Tuning the Properties of Biobased PU Coatings via Selective Lignin Fractionation and Partial Depolymerization

• Published in: ACS sustainable chemistry & engineering Vol. 11; no. 18; pp. 7193 - 7202
• Main Authors: Smit, Arjan T., Bellinetto, Emanuela, Dezaire, Thomas, Boumezgane, Oussama, Riddell, Luke A., Turri, Stefano, Hoek, Michiel, Bruijnincx, Pieter C. A., Griffini, Gianmarco
• Format: Journal Article
• Language: English
• Published: United States American Chemical Society 08.05.2023
• Subjects: tunable PU coating properties; biomass organosolv pretreatment; lignin fractionation; tailored lignin molar mass and reactivity; reductive depolymerization
• ISSN: 2168-0485; 2168-0485
• DOI: 10.1021/acssuschemeng.3c00889

Polyurethane (PU) coatings with high lignin content and tunable properties were made using a combination of fractionation and partial catalytic depolymerization as a novel strategy to tailor lignin molar mass and hydroxyl group reactivity, the key parameters for use in PU coatings. Acetone organosolv lignin obtained from pilot-scale fractionation of beech wood chips was processed at the kilogram scale to produce lignin fractions with specific molar mass ranges (M w 1000–6000 g/mol) and reduced polydispersity. Aliphatic hydroxyl groups were distributed relatively evenly over the lignin fractions, allowing detailed study of the correlation between lignin molar mass and hydroxyl group reactivity using an aliphatic polyisocyanate linker. As expected, the high molar mass fractions exhibited low cross-linking reactivity, yielding rigid coatings with a high glass transition temperature (T g). The lower M w fractions showed increased lignin reactivity, extent of cross-linking, and gave coatings with enhanced flexibility and lower T g.
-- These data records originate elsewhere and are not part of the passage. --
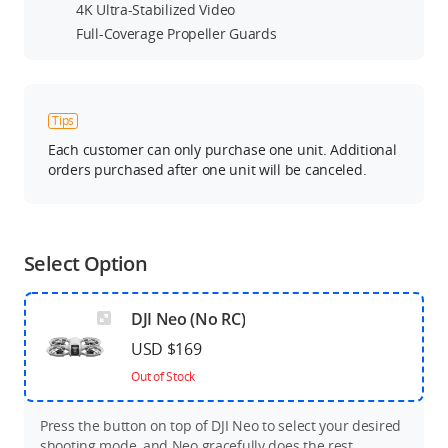
4K Ultra-Stabilized Video
Full-Coverage Propeller Guards
Tips
Each customer can only purchase one unit. Additional
orders purchased after one unit will be canceled.
Select Option
DJI Neo (No RC)
USD $169
Out of Stock
Press the button on top of DJI Neo to select your desired
shooting mode, and Neo gracefully does the rest.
Lignin properties could be further tailored by lignin partial depolymerization by reduction (PDR) of the beech wood lignin and its high molar mass fractions; excellent translation of the PDR process was observed from laboratory to the pilot scale necessary for coating applications in prospective industrial scenarios. Lignin depolymerization significantly improved lignin reactivity, and coatings produced from PDR lignin showed the lowest T g values and highest coating flexibility. Overall, this study provides a powerful strategy for the production of PU coatings with tailored properties and high (>90%) biomass content, paving the path to the development of fully green and circular PU materials.